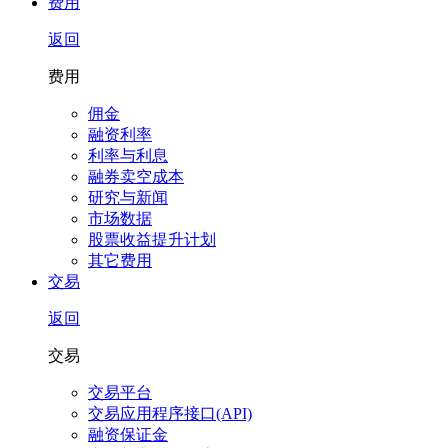
费用
返回
费用
佣金
融资利率
利率与利息
融券卖空成本
研究与新闻
市场数据
股票收益提升计划
其它费用
交易
返回
交易
交易平台
交易应用程序接口(API)
融资保证金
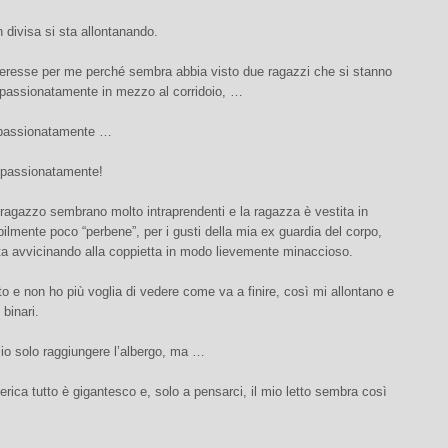
n divisa si sta allontanando.
teresse per me perché sembra abbia visto due ragazzi che si stanno
passionatamente in mezzo al corridoio, …
passionatamente …
passionatamente!
ragazzo sembrano molto intraprendenti e la ragazza è vestita in
lmente poco “perbene”, per i gusti della mia ex guardia del corpo,
ta avvicinando alla coppietta in modo lievemente minaccioso.
 e non ho più voglia di vedere come va a finire, così mi allontano e
 binari.
io solo raggiungere l’albergo, ma …
rica tutto è gigantesco e, solo a pensarci, il mio letto sembra così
=======
ABOUT THIS EXERCISE =
Identify every line above with the string "così" in it. Copy those lines.

RESULT OF THE TASK =
 e non ho più voglia di vedere come va a finire, così mi allontano e
rica tutto è gigantesco e, solo a pensarci, il mio letto sembra così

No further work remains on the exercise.